Amazon ELB – Some caveats around health check pings

We recent­ly found out about an inter­est­ing, undoc­u­ment­ed behav­iour of Amazon’s Elas­tic Load Bal­anc­ing (ELB) ser­vice – that health check pings are per­formed by each and every instance run­ning your ELB ser­vice at every health check inter­val.

Intro to ELB

But first, let me fill in some back­ground infor­ma­tion for read­ers who are not famil­iar with the var­i­ous ser­vices that are part of the AWS ecosys­tem.

ELB is a man­aged load bal­anc­ing ser­vice which auto­mat­i­cal­ly scales up and down based on traf­fic. You can real­ly eas­i­ly set­up peri­od­ic health check pings against your EC2 instances to ensure that requests are only rout­ed to avail­abil­i­ty zones and instances that are deemed healthy based on the results of the pings.

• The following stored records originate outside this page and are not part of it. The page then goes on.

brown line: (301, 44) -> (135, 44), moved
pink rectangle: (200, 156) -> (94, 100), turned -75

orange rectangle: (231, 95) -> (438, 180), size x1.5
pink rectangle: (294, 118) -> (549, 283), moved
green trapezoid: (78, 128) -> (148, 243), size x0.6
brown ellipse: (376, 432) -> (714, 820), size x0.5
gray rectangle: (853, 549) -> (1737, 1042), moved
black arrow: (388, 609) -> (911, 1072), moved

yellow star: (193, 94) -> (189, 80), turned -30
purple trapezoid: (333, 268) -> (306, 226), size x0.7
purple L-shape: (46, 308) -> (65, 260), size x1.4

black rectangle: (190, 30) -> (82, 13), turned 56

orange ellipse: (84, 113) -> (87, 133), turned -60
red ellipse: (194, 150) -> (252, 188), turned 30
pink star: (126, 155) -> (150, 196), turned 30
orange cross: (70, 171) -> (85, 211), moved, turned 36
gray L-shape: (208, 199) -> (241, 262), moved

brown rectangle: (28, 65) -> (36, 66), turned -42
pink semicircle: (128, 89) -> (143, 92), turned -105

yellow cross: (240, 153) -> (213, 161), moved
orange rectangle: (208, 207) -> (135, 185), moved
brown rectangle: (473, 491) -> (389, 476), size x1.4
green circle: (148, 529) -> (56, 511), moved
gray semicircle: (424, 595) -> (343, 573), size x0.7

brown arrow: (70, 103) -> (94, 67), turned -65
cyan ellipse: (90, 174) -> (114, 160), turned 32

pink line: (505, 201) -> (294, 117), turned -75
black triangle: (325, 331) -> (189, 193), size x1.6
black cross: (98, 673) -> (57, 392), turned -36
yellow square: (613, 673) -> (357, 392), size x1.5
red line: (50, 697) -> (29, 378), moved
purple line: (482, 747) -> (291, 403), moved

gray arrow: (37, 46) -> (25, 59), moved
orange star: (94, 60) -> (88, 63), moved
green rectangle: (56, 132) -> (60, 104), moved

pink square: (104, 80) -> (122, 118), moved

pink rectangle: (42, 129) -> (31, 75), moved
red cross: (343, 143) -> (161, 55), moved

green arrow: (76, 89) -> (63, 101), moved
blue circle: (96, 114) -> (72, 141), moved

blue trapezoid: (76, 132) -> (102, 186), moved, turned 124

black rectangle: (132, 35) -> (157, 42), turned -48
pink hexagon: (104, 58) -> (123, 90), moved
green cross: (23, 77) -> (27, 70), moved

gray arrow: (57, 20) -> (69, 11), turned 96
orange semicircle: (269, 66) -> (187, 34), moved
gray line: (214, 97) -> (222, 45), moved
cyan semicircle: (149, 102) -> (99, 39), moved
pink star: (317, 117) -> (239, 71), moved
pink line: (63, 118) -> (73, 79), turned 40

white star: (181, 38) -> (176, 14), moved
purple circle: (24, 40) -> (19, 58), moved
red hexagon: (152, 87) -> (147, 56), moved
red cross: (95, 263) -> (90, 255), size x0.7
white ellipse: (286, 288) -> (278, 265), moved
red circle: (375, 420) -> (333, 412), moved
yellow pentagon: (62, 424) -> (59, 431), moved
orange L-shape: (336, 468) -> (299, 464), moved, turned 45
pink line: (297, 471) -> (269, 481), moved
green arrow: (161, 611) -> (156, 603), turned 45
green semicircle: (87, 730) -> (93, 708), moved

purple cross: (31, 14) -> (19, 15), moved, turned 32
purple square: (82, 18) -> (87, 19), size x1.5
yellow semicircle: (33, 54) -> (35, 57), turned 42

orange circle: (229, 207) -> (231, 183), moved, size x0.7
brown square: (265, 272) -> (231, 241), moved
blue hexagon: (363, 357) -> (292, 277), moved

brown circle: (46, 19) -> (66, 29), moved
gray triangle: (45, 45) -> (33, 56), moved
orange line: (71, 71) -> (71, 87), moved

In addi­tion, you can use ELB’s health checks in con­junc­tion with Amazon’s Auto Scal­ing ser­vice to ensure that instances that repeat­ed­ly fails healthy checks with a fresh, new instance.

Gen­er­al­ly speak­ing, the ELB health check should ping an end­point on your web ser­vice (and not the default IIS page…) so that a suc­cess­ful ping can at least inform you that your ser­vice is still run­ning. How­ev­er, giv­en the num­ber of exter­nal ser­vices our game servers typ­i­cal­ly depend on (dis­trib­uted cache clus­ter, oth­er AWS ser­vices, Face­book, etc.) we made the deci­sion to make our ping han­dlers do more exten­sive checks to make sure that it can still com­mu­ni­cate with those ser­vices (which might not be the case if the instance is expe­ri­enc­ing networking/hardware fail­ures).

Some ELB caveats

How­ev­er, we noticed that at peak times, our clus­ter of Couch­base nodes are hit with a thou­sand pings at exact­ly the same time from our 100+ game servers at every ELB health check inter­val and the num­ber of hits just didn’t make sense to us! Work­ing with the AWS sup­port team, who were very help­ful and shared the ELB logs with us which revealed that 8 healthy check pings were issued against each game serv­er at each inter­val.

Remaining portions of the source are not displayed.